E qui emergono i dubbi più pesanti, proprio sulla capacità di realizzazione del servizio da parte di un associazione di volontari: “Quante ore dovrebbe riposare un ‘volontario’ prima di rispondere ad una richiesta di soccorso? Quante ore può stare, continuamente, in servizio? 10, 20, 30? I mezzi in uso rispondono ai requisiti dell’accreditamento? Chi controlla queste situazioni? Per fare un esempio concreto, basandoci sulla richiesta dell’Azienda Usl, l’associazione di volontariato che si ‘aggiudicherà’ il servizio ‘Ferrara 02’ deve garantire la presenza di 17.472 ore annue (168 ore settimanali per 2 operatori) che tradotto significa 16 operatori sempre presenti che prestano la totalità del loro tempo (almeno 12 ore al giorno sempre) al servizio. Questi volontari hanno un lavoro che gli consente di vivere? – chiedono Vitali e Canella -. Se si quando lo svolgono?”

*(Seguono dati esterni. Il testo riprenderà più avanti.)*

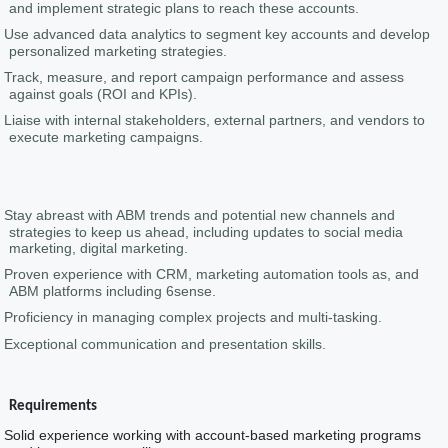
and implement strategic plans to reach these accounts.
Use advanced data analytics to segment key accounts and develop
personalized marketing strategies.
Track, measure, and report campaign performance and assess
against goals (ROI and KPIs).
Liaise with internal stakeholders, external partners, and vendors to
execute marketing campaigns.
Stay abreast with ABM trends and potential new channels and
strategies to keep us ahead, including updates to social media
marketing, digital marketing.
Proven experience with CRM, marketing automation tools as, and
ABM platforms including 6sense.
Proficiency in managing complex projects and multi-tasking.
Exceptional communication and presentation skills.
Requirements
Solid experience working with account-based marketing programs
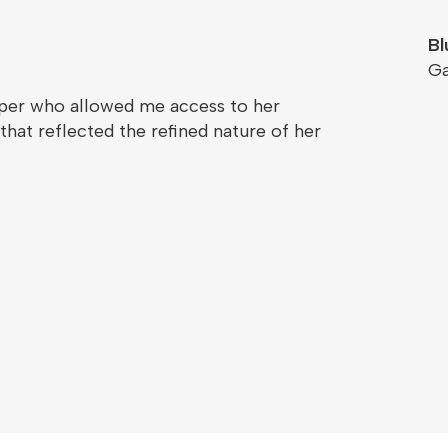
Bl
G
oper who allowed me access to her
hat reflected the refined nature of her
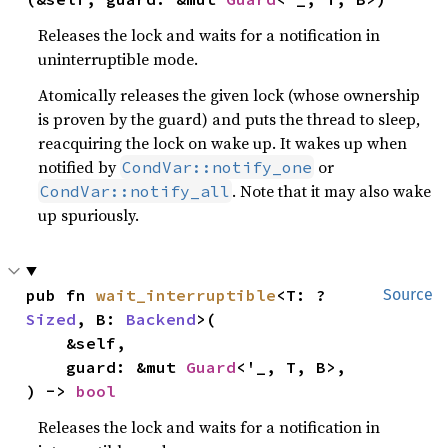
Releases the lock and waits for a notification in
uninterruptible mode.
Atomically releases the given lock (whose ownership
is proven by the guard) and puts the thread to sleep,
reacquiring the lock on wake up. It wakes up when
notified by
or
CondVar::notify_one
. Note that it may also wake
CondVar::notify_all
up spuriously.
pub fn 
wait_interruptible
<T: ?
Source
Sized
, B: 
Backend
>(

    &self,

    guard: &mut 
Guard
<'_, T, B>,

) -> 
bool
Releases the lock and waits for a notification in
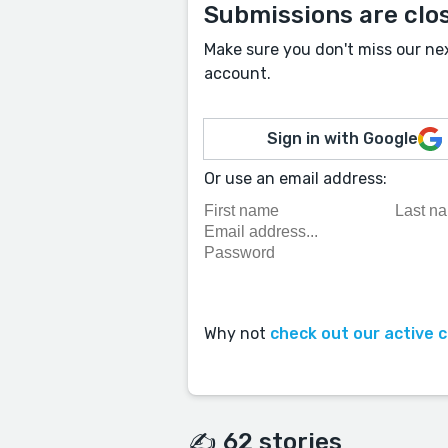
Submissions are clo
Make sure you don't miss our ne
account.
Sign in with Google
Or use an email address:
Why not
check out our active 
✍️ 62 stories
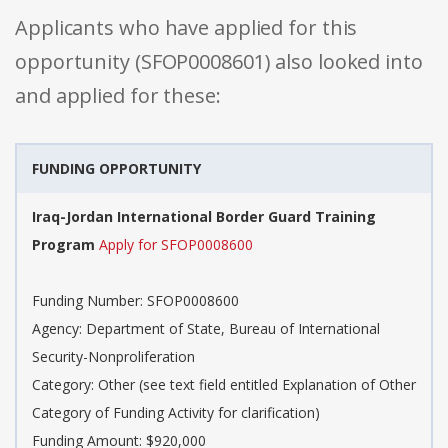
Applicants who have applied for this
opportunity (SFOP0008601) also looked into
and applied for these:
FUNDING OPPORTUNITY
Iraq-Jordan International Border Guard Training
Program
Apply for SFOP0008600
Funding Number: SFOP0008600
Agency: Department of State, Bureau of International
Security-Nonproliferation
Category: Other (see text field entitled Explanation of Other
Category of Funding Activity for clarification)
Funding Amount: $920,000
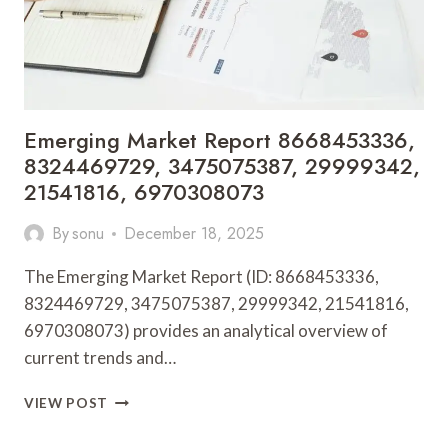
Emerging Market Report 8668453336,
8324469729, 3475075387, 29999342,
21541816, 6970308073
By
sonu
December 18, 2025
The Emerging Market Report (ID: 8668453336,
8324469729, 3475075387, 29999342, 21541816,
6970308073) provides an analytical overview of
current trends and…
EMERGING
VIEW POST
MARKET
REPORT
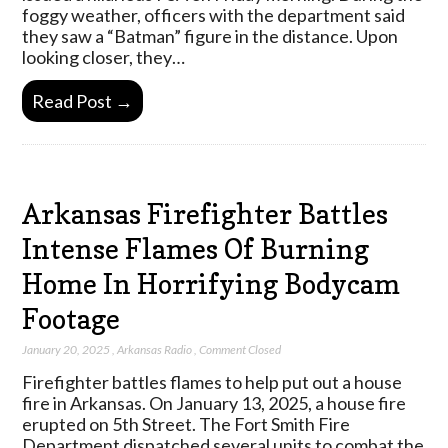
foggy weather, officers with the department said
they saw a “Batman” figure in the distance. Upon
looking closer, they…
Read Post →
Arkansas Firefighter Battles
Intense Flames Of Burning
Home In Horrifying Bodycam
Footage
January 20, 2025
,
Arkansas Radio
,
Comment Closed
Firefighter battles flames to help put out a house
fire in Arkansas. On January 13, 2025, a house fire
erupted on 5th Street. The Fort Smith Fire
Department dispatched several units to combat the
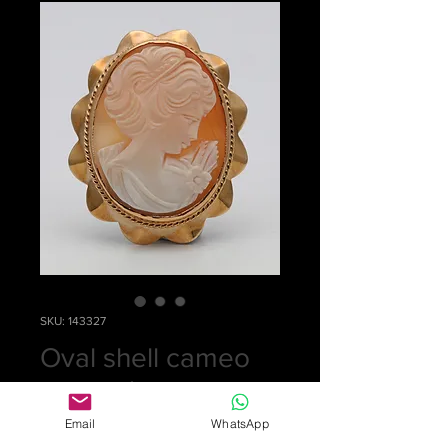
SKU: 143327
Oval shell cameo
or pendant
Price
£0.00
Email
WhatsApp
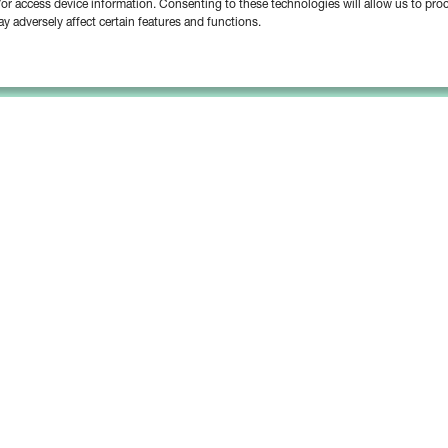
d/or access device information. Consenting to these technologies will allow us to pr
y adversely affect certain features and functions.
Platform
Solutions
Bipsync Core
Asset Managers
Bipsync AI
Asset Owners
Deployment & Support
Consultants & Advisors
Partnerships & Integrations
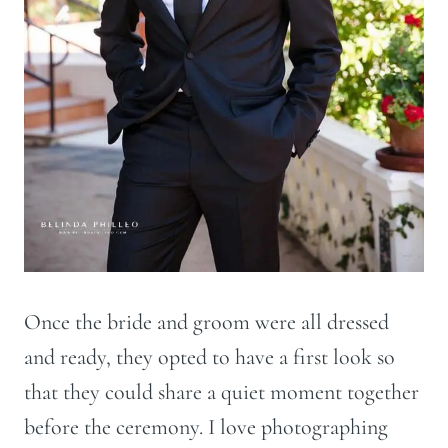
Once the bride and groom were all dressed
and ready, they opted to have a first look so
that they could share a quiet moment together
before the ceremony. I love photographing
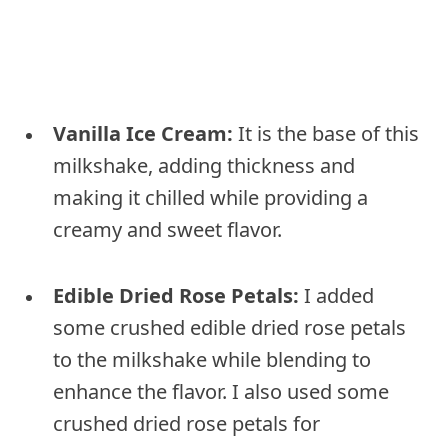
Vanilla Ice Cream:
It is the base of this
milkshake, adding thickness and
making it chilled while providing a
creamy and sweet flavor.
Edible Dried Rose Petals:
I added
some crushed edible dried rose petals
to the milkshake while blending to
enhance the flavor. I also used some
crushed dried rose petals for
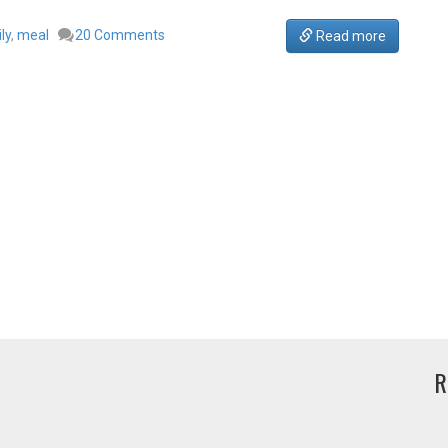
ly
,
meal
20 Comments
Read more
R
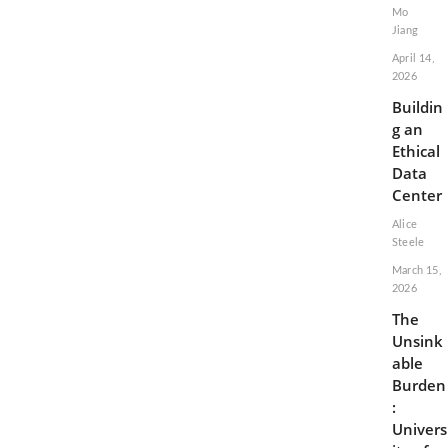
Mo
Jiang
April 14,
2026
Buildin
g an
Ethical
Data
Center
Alice
Steele
March 15,
2026
The
Unsink
able
Burden
:
Univers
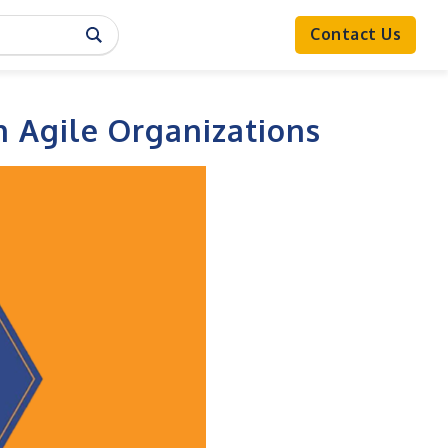
Contact Us
n Agile Organizations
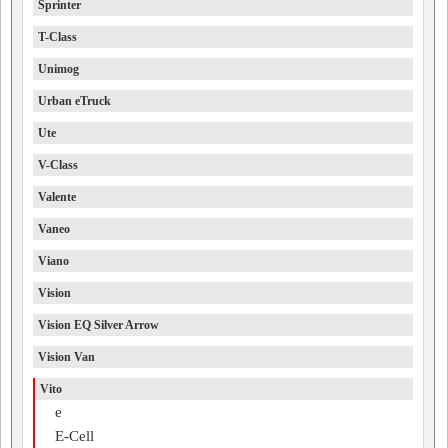
Sprinter
T-Class
Unimog
Urban eTruck
Ute
V-Class
Valente
Vaneo
Viano
Vision
Vision EQ Silver Arrow
Vision Van
Vito
e
E-Cell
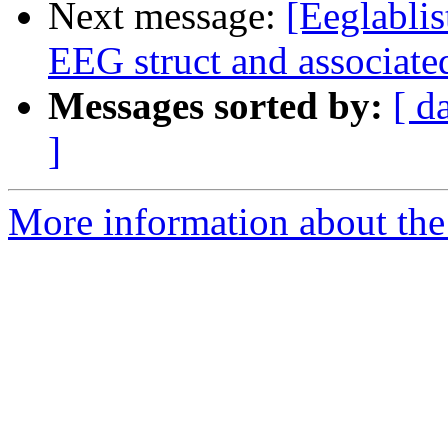
Next message:
[Eeglablis
EEG struct and associate
Messages sorted by:
[ d
]
More information about the e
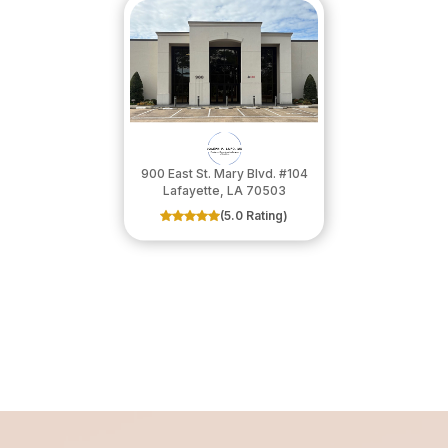
900 East St. Mary Blvd. #104
​​​​​​​Lafayette, LA 70503
(5.0 Rating)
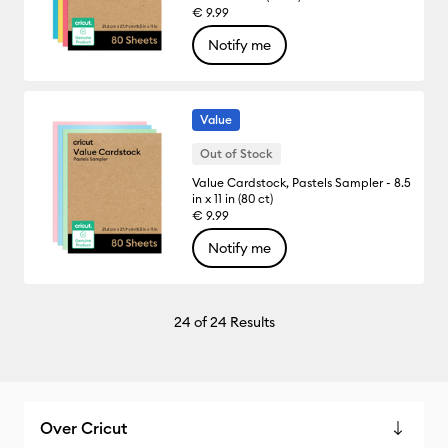
€ 9.99
Notify me
Value
Out of Stock
Value Cardstock, Pastels Sampler - 8.5
in x 11 in (80 ct)
€ 9.99
Notify me
24
of 24 Results
Over Cricut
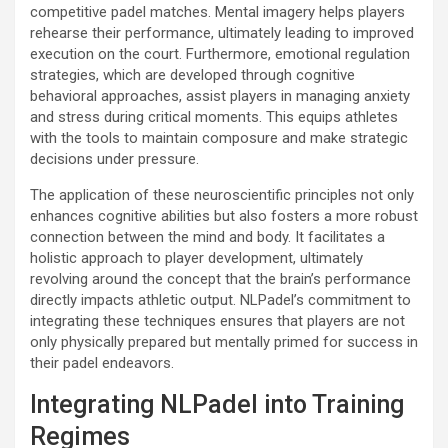
competitive padel matches. Mental imagery helps players
rehearse their performance, ultimately leading to improved
execution on the court. Furthermore, emotional regulation
strategies, which are developed through cognitive
behavioral approaches, assist players in managing anxiety
and stress during critical moments. This equips athletes
with the tools to maintain composure and make strategic
decisions under pressure.
The application of these neuroscientific principles not only
enhances cognitive abilities but also fosters a more robust
connection between the mind and body. It facilitates a
holistic approach to player development, ultimately
revolving around the concept that the brain’s performance
directly impacts athletic output. NLPadel’s commitment to
integrating these techniques ensures that players are not
only physically prepared but mentally primed for success in
their padel endeavors.
Integrating NLPadel into Training
Regimes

“Alla luce delle considerazioni su esposte ed ai dubbi che permangono, anche in tema di legalità del rapporto di lavoro”, i due sindacati affermano che “non accetteranno mai una impostazione del modello sanitario siffatta e continueranno, senza indugio alcuno, in una battaglia che mette al centro il lavoro e la qualità dei servizi sanitari”.